── Supplied information ──

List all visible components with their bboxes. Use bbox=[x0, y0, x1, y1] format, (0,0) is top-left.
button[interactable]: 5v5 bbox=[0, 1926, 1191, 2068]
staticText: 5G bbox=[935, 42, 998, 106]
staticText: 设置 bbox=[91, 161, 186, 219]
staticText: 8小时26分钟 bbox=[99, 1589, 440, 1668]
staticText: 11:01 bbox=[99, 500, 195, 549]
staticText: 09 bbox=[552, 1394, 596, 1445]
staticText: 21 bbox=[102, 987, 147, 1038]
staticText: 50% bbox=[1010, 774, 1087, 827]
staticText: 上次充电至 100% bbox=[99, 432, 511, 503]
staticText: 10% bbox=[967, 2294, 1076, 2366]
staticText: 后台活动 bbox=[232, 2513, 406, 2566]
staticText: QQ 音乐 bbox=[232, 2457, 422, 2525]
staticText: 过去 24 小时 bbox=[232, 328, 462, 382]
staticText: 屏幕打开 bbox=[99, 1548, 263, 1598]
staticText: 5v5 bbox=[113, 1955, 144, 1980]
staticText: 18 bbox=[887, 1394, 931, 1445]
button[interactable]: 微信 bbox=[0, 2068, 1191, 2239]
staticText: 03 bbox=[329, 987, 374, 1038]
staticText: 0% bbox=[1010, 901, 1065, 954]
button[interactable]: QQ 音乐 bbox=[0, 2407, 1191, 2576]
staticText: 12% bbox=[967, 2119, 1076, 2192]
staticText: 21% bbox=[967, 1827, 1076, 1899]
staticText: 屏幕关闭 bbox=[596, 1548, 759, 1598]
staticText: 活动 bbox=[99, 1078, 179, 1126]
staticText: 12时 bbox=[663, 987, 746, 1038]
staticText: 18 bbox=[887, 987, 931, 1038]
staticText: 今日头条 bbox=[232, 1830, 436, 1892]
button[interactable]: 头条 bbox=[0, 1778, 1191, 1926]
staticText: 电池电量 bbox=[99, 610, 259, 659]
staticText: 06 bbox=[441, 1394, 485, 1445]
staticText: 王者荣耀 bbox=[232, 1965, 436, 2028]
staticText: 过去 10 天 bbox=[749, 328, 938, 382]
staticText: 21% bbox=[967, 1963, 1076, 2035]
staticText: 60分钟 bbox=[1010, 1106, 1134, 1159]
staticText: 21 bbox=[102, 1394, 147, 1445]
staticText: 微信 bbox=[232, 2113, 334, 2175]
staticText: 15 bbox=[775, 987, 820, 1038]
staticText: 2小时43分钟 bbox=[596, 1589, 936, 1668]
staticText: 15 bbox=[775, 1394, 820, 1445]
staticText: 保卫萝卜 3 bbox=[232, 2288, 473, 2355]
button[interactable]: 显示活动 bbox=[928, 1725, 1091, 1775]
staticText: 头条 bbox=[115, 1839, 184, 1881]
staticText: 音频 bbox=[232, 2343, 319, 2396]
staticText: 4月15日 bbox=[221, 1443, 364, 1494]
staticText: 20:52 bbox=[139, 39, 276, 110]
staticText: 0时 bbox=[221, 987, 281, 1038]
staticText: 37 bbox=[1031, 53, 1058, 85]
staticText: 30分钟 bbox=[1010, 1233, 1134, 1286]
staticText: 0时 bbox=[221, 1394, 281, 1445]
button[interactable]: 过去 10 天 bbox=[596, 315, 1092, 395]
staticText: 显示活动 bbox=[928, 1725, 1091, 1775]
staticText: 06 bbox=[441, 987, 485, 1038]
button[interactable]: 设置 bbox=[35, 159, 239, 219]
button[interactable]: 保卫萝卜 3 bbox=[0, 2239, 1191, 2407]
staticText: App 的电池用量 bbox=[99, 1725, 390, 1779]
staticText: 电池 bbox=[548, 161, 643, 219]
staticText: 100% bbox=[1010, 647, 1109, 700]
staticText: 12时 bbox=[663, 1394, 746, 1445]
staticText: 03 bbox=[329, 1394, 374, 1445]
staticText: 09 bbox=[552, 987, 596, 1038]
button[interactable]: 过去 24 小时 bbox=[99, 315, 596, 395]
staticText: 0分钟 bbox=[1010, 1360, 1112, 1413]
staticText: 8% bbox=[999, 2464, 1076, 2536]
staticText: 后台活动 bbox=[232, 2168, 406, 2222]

───

- [Task goal]
In the data above, how many lines hold the word "保卫萝卜"? Give only the number.

- [Response for this exercise]
2